Is My Autism a Disability?
Unsurprisingly, it depends on how you look at it.
My first answer would be ‘no’. While it is true that my autism has caused me a lot of problems in the past (or more accurately, people’s reaction to my autism has caused me a lot of problems), I am of the opinion that the good far outweighs the bad.
It’s true that I have spent many years in poverty, loneliness and unemployment. I have ongoing issues with low self-esteem. I know that most people don’t like me no matter what I do. Until very recently, I have never owned a car, despite passing my driving test 25 years ago, because I had convinced myself that I couldn’t drive. I’ve never really felt like a ‘real’ person, like I didn’t deserve to be a part of this world. I’ve drifted along feeling different and rejected, misunderstood and unwanted.

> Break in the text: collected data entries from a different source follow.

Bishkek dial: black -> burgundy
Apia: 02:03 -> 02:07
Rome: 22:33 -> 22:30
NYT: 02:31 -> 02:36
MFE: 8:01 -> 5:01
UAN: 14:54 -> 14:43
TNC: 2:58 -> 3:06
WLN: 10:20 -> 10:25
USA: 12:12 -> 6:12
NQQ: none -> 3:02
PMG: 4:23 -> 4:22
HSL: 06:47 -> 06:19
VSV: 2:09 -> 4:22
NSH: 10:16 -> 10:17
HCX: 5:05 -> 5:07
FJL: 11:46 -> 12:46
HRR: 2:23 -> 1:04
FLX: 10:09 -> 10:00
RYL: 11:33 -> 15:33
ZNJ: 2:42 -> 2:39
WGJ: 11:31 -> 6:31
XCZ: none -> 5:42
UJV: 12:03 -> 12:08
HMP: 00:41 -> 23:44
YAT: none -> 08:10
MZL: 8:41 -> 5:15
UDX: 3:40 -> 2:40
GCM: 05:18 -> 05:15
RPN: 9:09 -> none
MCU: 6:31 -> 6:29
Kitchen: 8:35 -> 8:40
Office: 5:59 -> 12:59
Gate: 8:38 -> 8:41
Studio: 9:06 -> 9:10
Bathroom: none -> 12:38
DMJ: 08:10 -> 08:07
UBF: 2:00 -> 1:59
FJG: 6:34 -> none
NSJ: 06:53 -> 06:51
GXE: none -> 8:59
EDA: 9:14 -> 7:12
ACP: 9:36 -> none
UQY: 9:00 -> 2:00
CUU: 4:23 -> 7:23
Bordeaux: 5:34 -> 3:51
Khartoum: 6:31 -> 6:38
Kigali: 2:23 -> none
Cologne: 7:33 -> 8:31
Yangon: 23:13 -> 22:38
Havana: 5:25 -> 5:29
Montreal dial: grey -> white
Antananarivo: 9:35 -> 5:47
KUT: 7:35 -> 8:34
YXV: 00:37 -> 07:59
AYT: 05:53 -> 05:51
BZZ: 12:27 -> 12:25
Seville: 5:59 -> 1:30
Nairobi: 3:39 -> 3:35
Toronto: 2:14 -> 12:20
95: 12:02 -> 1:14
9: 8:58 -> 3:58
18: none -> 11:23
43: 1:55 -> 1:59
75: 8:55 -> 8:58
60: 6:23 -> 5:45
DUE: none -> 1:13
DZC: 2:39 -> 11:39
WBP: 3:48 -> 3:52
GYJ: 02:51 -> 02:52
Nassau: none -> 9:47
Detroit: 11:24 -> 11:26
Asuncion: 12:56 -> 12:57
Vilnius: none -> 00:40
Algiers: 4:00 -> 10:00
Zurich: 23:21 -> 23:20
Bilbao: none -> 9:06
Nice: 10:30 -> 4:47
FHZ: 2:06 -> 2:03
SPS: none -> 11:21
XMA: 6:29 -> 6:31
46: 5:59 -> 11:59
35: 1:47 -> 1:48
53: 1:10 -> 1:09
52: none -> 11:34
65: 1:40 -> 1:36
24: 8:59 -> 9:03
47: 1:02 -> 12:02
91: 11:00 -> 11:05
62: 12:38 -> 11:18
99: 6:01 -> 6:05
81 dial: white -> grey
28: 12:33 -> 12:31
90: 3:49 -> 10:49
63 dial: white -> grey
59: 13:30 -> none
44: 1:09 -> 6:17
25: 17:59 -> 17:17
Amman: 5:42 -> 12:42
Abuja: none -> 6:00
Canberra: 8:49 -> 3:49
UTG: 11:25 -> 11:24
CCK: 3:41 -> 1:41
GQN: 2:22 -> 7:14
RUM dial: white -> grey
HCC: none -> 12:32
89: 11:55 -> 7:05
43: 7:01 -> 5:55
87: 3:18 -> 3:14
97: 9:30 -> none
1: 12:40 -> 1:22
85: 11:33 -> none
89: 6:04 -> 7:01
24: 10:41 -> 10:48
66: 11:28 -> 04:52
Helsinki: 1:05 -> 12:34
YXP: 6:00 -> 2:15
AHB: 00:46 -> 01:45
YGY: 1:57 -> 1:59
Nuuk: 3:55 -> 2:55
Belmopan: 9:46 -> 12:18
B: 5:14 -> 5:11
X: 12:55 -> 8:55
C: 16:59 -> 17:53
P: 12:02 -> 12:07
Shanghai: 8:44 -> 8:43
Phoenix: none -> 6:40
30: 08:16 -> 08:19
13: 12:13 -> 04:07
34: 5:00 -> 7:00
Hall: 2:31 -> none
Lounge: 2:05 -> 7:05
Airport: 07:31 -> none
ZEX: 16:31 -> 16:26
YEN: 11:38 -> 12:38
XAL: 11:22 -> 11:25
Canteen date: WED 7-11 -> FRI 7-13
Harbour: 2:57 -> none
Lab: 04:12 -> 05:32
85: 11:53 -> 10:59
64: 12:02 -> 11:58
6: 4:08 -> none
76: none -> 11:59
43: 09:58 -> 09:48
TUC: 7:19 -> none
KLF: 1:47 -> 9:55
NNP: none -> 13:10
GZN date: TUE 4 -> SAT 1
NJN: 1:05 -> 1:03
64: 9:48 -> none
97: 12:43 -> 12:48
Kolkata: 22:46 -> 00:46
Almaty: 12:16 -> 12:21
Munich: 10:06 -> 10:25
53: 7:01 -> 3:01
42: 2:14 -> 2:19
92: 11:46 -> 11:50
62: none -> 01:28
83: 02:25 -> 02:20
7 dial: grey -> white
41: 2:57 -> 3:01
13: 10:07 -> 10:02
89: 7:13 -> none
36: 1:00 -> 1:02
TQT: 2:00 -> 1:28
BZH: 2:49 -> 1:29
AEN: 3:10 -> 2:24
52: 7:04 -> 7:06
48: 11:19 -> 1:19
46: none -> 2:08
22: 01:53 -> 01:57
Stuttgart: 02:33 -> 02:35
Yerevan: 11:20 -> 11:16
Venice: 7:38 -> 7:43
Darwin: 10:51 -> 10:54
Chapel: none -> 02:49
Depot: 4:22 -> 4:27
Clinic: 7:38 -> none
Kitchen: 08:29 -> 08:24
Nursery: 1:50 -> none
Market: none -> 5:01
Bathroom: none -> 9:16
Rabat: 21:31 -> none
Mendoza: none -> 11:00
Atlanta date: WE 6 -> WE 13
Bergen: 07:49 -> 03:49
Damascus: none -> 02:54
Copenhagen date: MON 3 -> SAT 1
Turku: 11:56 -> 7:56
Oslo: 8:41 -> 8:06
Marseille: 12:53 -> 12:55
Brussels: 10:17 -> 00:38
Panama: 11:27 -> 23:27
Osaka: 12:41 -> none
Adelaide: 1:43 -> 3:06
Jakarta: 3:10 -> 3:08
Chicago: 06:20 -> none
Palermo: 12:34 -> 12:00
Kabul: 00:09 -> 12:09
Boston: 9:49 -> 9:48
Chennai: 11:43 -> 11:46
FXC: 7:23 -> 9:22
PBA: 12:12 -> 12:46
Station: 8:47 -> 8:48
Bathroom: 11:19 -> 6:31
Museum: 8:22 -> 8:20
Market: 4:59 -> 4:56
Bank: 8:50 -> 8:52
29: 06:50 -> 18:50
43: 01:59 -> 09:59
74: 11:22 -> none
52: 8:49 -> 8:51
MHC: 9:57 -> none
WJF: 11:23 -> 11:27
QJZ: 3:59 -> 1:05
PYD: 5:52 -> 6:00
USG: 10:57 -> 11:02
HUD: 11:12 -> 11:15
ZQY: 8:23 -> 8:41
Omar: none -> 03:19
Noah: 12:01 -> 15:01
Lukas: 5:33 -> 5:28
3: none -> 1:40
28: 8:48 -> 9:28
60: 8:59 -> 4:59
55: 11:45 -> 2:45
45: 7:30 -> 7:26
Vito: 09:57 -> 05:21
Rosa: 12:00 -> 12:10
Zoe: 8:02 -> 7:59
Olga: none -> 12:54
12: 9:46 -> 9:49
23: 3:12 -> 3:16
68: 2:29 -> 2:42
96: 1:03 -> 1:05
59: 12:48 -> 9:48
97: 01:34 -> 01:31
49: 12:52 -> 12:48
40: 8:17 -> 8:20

Although I was academically gifted and planned to become a research scientist, this dream never came to fruition because of my lack of social skills. I didn’t realize that you were supposed to tell lies on job application forms and I couldn’t hide my unease at the intrusive personal questions in the few job interviews that I did get. I didn’t realize that you had to ‘network’ in order to get ahead because nobody told me.
I gave up trying and ended up doing a series of low paid temporary jobs punctuated by long periods of unemployment. I lived in sub-standard accommodation, ate poor food and shivered in the winter.
Eventually, I found ways to earn a living that didn’t involve succeeding at job interviews. I met my partner and we started renovating houses. I started my own business selling jewellery making supplies online. I also work part time as a waitress (I got the job because a friend recommended me, so no job interview there!). I don’t live a 9-5 life, with a guaranteed income, but that’s how I like it.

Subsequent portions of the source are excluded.